(Saved entries)
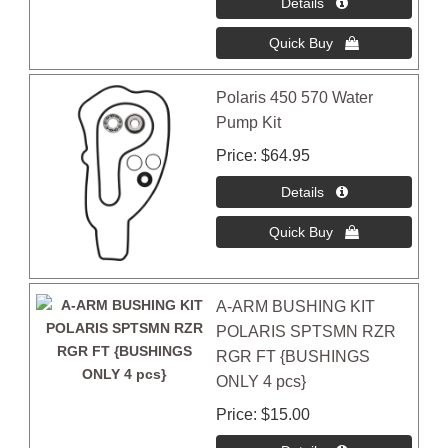
Polaris 450 570 Water
Pump Kit
Price
$64.95
A-ARM BUSHING KIT
POLARIS SPTSMN RZR
RGR FT {BUSHINGS
ONLY 4 pcs}
Price
$15.00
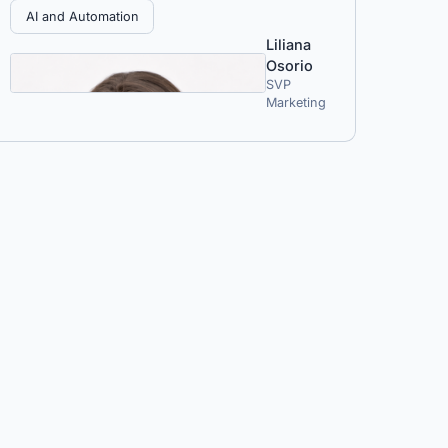
AI and Automation
Liliana
Osorio
SVP
Marketing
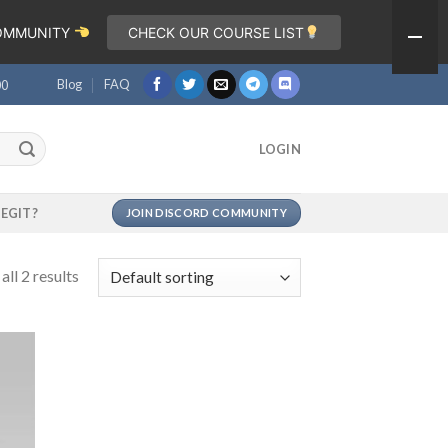
COMMUNITY
CHECK OUR COURSE LIST
Blog
FAQ
00
LOGIN
LEGIT?
JOIN DISCORD COMMUNITY
ll 2 results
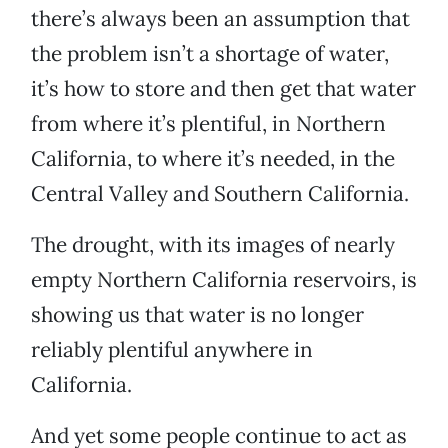
there’s always been an assumption that
the problem isn’t a shortage of water,
it’s how to store and then get that water
from where it’s plentiful, in Northern
California, to where it’s needed, in the
Central Valley and Southern California.
The drought, with its images of nearly
empty Northern California reservoirs, is
showing us that water is no longer
reliably plentiful anywhere in
California.
And yet some people continue to act as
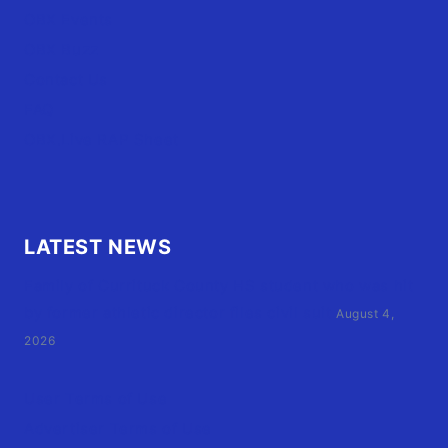
OBX Events
OBX Buzz
Contact Us
FAQ
OBX.Live RAP Sheet
LATEST NEWS
Family of Currituck County HS student who was hit
by former athletic director files civil suit
August 4,
2026
User Terms of Use
Advertiser Terms of Use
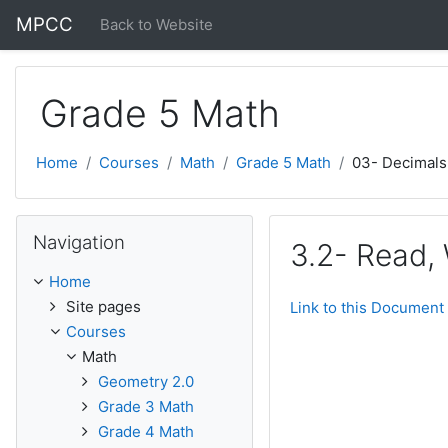
Skip to main content
MPCC
Back to Website
Grade 5 Math
Home
Courses
Math
Grade 5 Math
03- Decimals
Skip Navigation
Navigation
3.2- Read,
Home
Site pages
Link to this Document
Courses
Math
Geometry 2.0
Grade 3 Math
Grade 4 Math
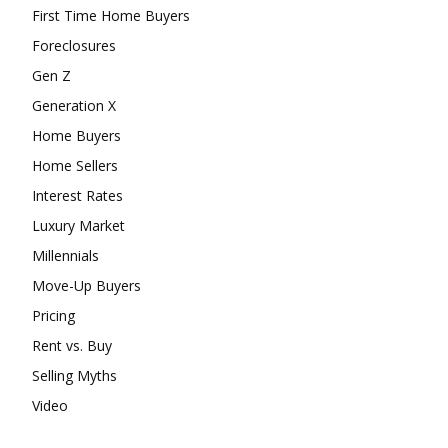
First Time Home Buyers
Foreclosures
Gen Z
Generation X
Home Buyers
Home Sellers
Interest Rates
Luxury Market
Millennials
Move-Up Buyers
Pricing
Rent vs. Buy
Selling Myths
Video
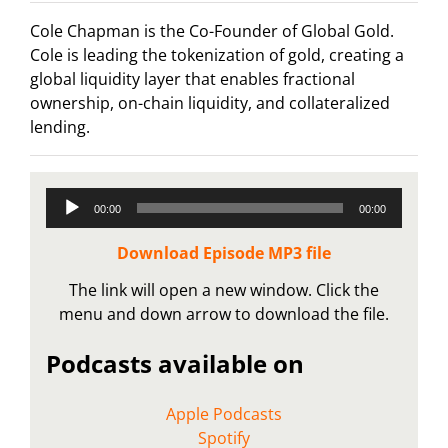
Cole Chapman is the Co-Founder of Global Gold.
Cole is leading the tokenization of gold, creating a
global liquidity layer that enables fractional
ownership, on-chain liquidity, and collateralized
lending.
Audio
00:00
00:00
Player
Download Episode MP3 file
The link will open a new window. Click the
menu and down arrow to download the file.
Podcasts available on
Apple Podcasts
Spotify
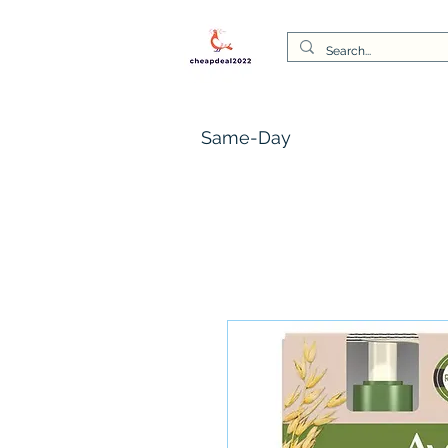
Same-Day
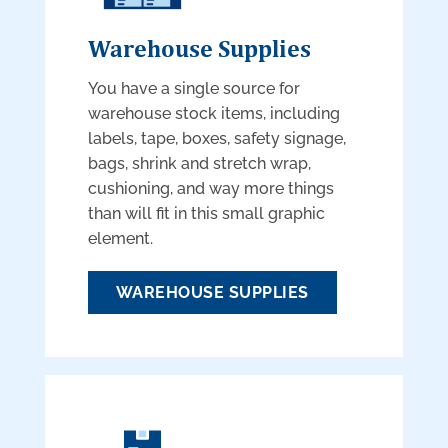
Warehouse Supplies
You have a single source for
warehouse stock items, including
labels, tape, boxes, safety signage,
bags, shrink and stretch wrap,
cushioning, and way more things
than will fit in this small graphic
element.
WAREHOUSE SUPPLIES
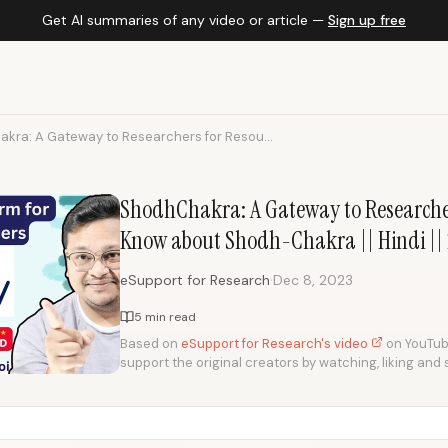
Get AI summaries of any video or article —
Sign up free
kra: A Gateway to Researchers for Resou...
ShodhChakra: A Gateway to Researcher
Know about Shodh-Chakra || Hindi ||
·
eSupport for Research
Dec 8, 2023
5 min read
Based on
eSupport for Research's video
on YouTube.
support the original creators by watching, liking and 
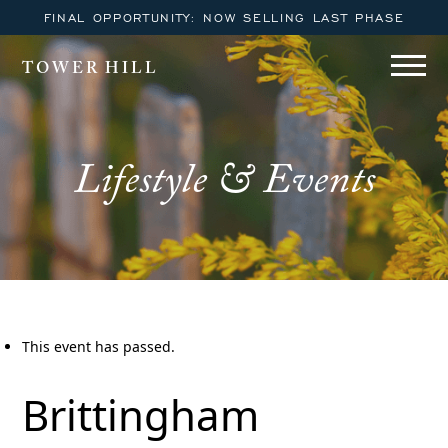
FINAL OPPORTUNITY: NOW SELLING LAST PHASE
TOWER HILL
Lifestyle & Events
This event has passed.
Brittingham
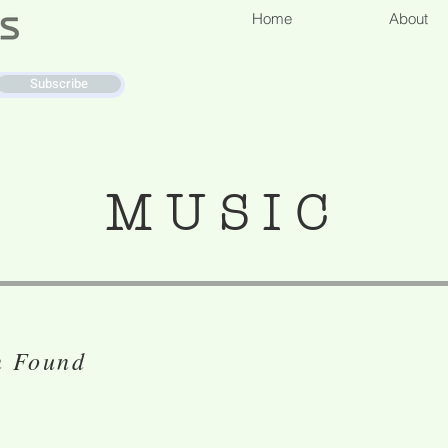
Home
About
Subscribe
MUSIC
n Found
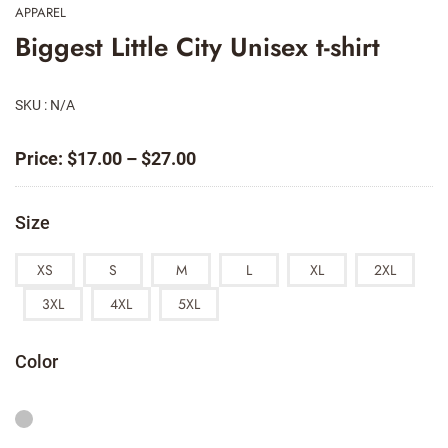
APPAREL
Biggest Little City Unisex t-shirt
SKU : N/A
Price
Price:
$
17.00
–
$
27.00
range:
$17.00
Size
through
$27.00
XS
S
M
L
XL
2XL
3XL
4XL
5XL
Color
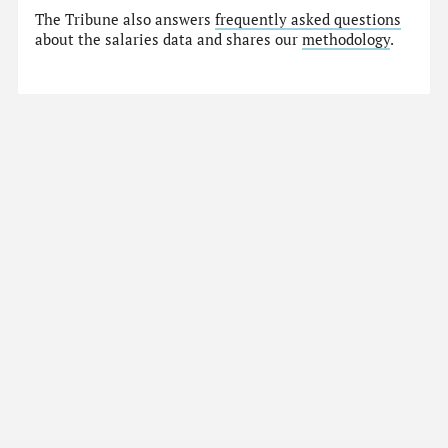
The Tribune also answers
frequently asked questions
about the salaries data and shares our
methodology
.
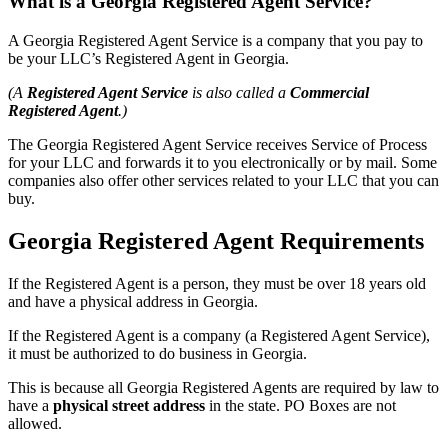
What is a Georgia Registered Agent Service?
A Georgia Registered Agent Service is a company that you pay to
be your LLC’s Registered Agent in Georgia.
(A
Registered Agent Service
is also called a
Commercial
Registered Agent
.)
The Georgia Registered Agent Service receives Service of Process
for your LLC and forwards it to you electronically or by mail. Some
companies also offer other services related to your LLC that you can
buy.
Georgia Registered Agent Requirements
If the Registered Agent is a person, they must be over 18 years old
and have a physical address in Georgia.
If the Registered Agent is a company (a Registered Agent Service),
it must be authorized to do business in Georgia.
This is because all Georgia Registered Agents are required by law to
have a
physical street address
in the state. PO Boxes are not
allowed.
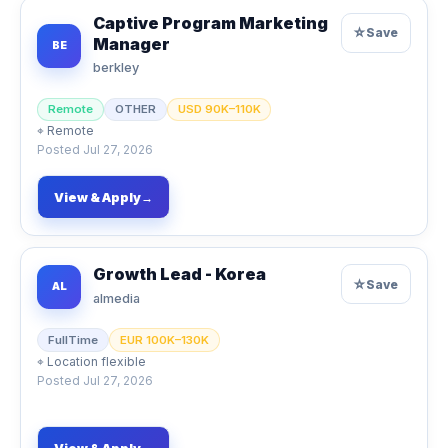
Captive Program Marketing
☆
Save
Manager
BE
berkley
Remote
OTHER
USD 90K–110K
⌖
Remote
Posted
Jul 27, 2026
View & Apply
→
Growth Lead - Korea
☆
Save
AL
almedia
FullTime
EUR 100K–130K
⌖
Location flexible
Posted
Jul 27, 2026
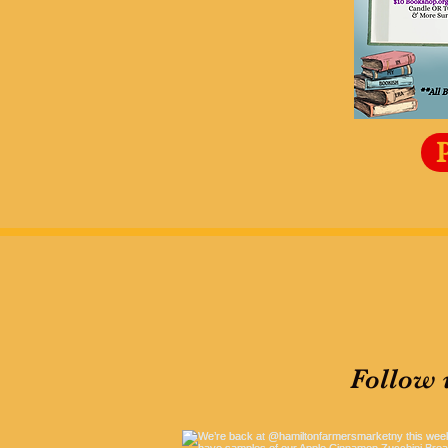
Follow 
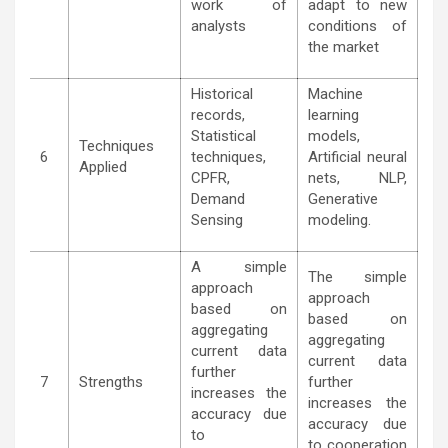
work of
adapt to new
analysts
conditions of
the market
Historical
Machine
records,
learning
Statistical
models,
Techniques
6
techniques,
Artificial neural
Applied
CPFR,
nets, NLP,
Demand
Generative
Sensing
modeling.
A simple
The simple
approach
approach
based on
based on
aggregating
aggregating
current data
current data
further
7
Strengths
further
increases the
increases the
accuracy due
accuracy due
to
to cooperation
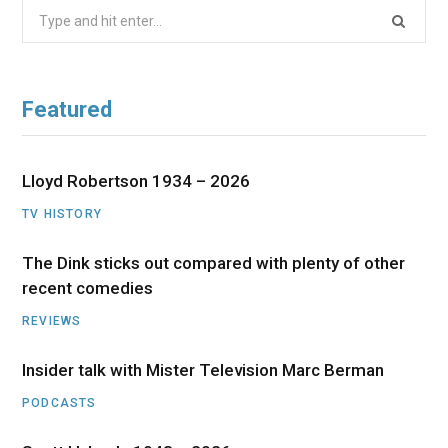
Search
for:
Featured
Lloyd Robertson 1934 – 2026
TV HISTORY
The Dink sticks out compared with plenty of other
recent comedies
REVIEWS
Insider talk with Mister Television Marc Berman
PODCASTS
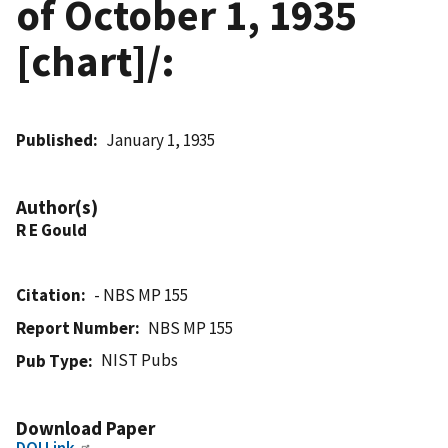
of October 1, 1935
[chart]/:
Published
January 1, 1935
Author(s)
R E Gould
Citation
- NBS MP 155
Report Number
NBS MP 155
NIST Pubs
Pub Type
Download Paper
DOI Link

◆ **TASK DIRECTIONS**
Only the text of the records belongs in your answer, repeated exactly; the pictures stay out.

◆ **TASK OUTPUT**
Polaris 450 570 Water
Pump Kit
Price
$64.95
A-ARM BUSHING KIT
POLARIS SPTSMN RZR
RGR FT {BUSHINGS
ONLY 4 pcs}
Price
$15.00
AI and Automation
Liliana
Osorio
SVP
Marketing
COMMUNITY
CHECK OUR COURSE LIST
Blog
FAQ
00
LOGIN
LEGIT?
JOIN DISCORD COMMUNITY
ll 2 results
there’s always been an assumption that
the problem isn’t a shortage of water,
it’s how to store and then get that water
from where it’s plentiful, in Northern
California, to where it’s needed, in the
Central Valley and Southern California.
The drought, with its images of nearly
empty Northern California reservoirs, is
showing us that water is no longer
reliably plentiful anywhere in
California.
And yet some people continue to act as
OBX Events
OBX Buzz
Contact Us
FAQ
OBX.Live RAP Sheet
LATEST NEWS
Family of Currituck County HS student who was hit
by former athletic director files civil suit
August 4,
2026
User Terms of Use
Advertiser Terms of Use
Skip to main content
MPCC
Back to Website
Grade 5 Math
Home
Courses
Math
Grade 5 Math
03- Decimals
Skip Navigation
Navigation
3.2- Read,
Home
Site pages
Link to this Document
Courses
Math
Geometry 2.0
Grade 3 Math
Grade 4 Math
First Time Home Buyers
Foreclosures
Gen Z
Generation X
Home Buyers
Home Sellers
Interest Rates
Luxury Market
Millennials
Move-Up Buyers
Pricing
Rent vs. Buy
Selling Myths
Video
Cole Chapman is the Co-Founder of Global Gold.
Cole is leading the tokenization of gold, creating a
global liquidity layer that enables fractional
ownership, on-chain liquidity, and collateralized
lending.
Audio
00:00
00:00
Player
Download Episode MP3 file
The link will open a new window. Click the
menu and down arrow to download the file.
Podcasts available on
Apple Podcasts
Spotify
Same-Day
Warehouse Supplies
You have a single source for
warehouse stock items, including
labels, tape, boxes, safety signage,
bags, shrink and stretch wrap,
cushioning, and way more things
than will fit in this small graphic
element.
WAREHOUSE SUPPLIES
Get AI summaries of any video or article —
Sign up free
kra: A Gateway to Researchers for Resou...
ShodhChakra: A Gateway to Researcher
Know about Shodh-Chakra || Hindi ||
·
eSupport for Research
Dec 8, 2023
5 min read
Based on
eSupport for Research's video
on YouTube.
support the original creators by watching, liking and 
FINAL OPPORTUNITY: NOW SELLING LAST PHASE
TOWER HILL
Lifestyle & Events
This event has passed.
Brittingham
Home
About
Subscribe
MUSIC
n Found
APPAREL
Biggest Little City Unisex t-shirt
SKU : N/A
Price
Price:
$
17.00
–
$
27.00
range:
$17.00
Size
through
$27.00
XS
S
M
L
XL
2XL
3XL
4XL
5XL
Color
The Tribune also answers
frequently asked questions
about the salaries data and shares our
methodology
.
What is a Georgia Registered Agent Service?
A Georgia Registered Agent Service is a company that you pay to
be your LLC’s Registered Agent in Georgia.
(A
Registered Agent Service
is also called a
Commercial
Registered Agent
.)
The Georgia Registered Agent Service receives Service of Process
for your LLC and forwards it to you electronically or by mail. Some
companies also offer other services related to your LLC that you can
buy.
Georgia Registered Agent Requirements
If the Registered Agent is a person, they must be over 18 years old
and have a physical address in Georgia.
If the Registered Agent is a company (a Registered Agent Service),
it must be authorized to do business in Georgia.
This is because all Georgia Registered Agents are required by law to
have a
physical street address
in the state. PO Boxes are not
allowed.
Captive Program Marketing
☆
Save
Manager
BE
berkley
Remote
OTHER
USD 90K–110K
⌖
Remote
Posted
Jul 27, 2026
View & Apply
→
Growth Lead - Korea
☆
Save
AL
almedia
FullTime
EUR 100K–130K
⌖
Location flexible
Posted
Jul 27, 2026
Follow 
work of
adapt to new
analysts
conditions of
the market
Historical
Machine
records,
learning
Statistical
models,
Techniques
6
techniques,
Artificial neural
Applied
CPFR,
nets, NLP,
Demand
Generative
Sensing
modeling.
A simple
The simple
approach
approach
based on
based on
aggregating
aggregating
current data
current data
further
7
Strengths
further
increases the
increases the
accuracy due
accuracy due
to
to cooperation
Search
for:
Featured
Lloyd Robertson 1934 – 2026
TV HISTORY
The Dink sticks out compared with plenty of other
recent comedies
REVIEWS
Insider talk with Mister Television Marc Berman
PODCASTS
of October 1, 1935
[chart]/:
Published
January 1, 1935
Author(s)
R E Gould
Citation
- NBS MP 155
Report Number
NBS MP 155
NIST Pubs
Pub Type
Download Paper
DOI Link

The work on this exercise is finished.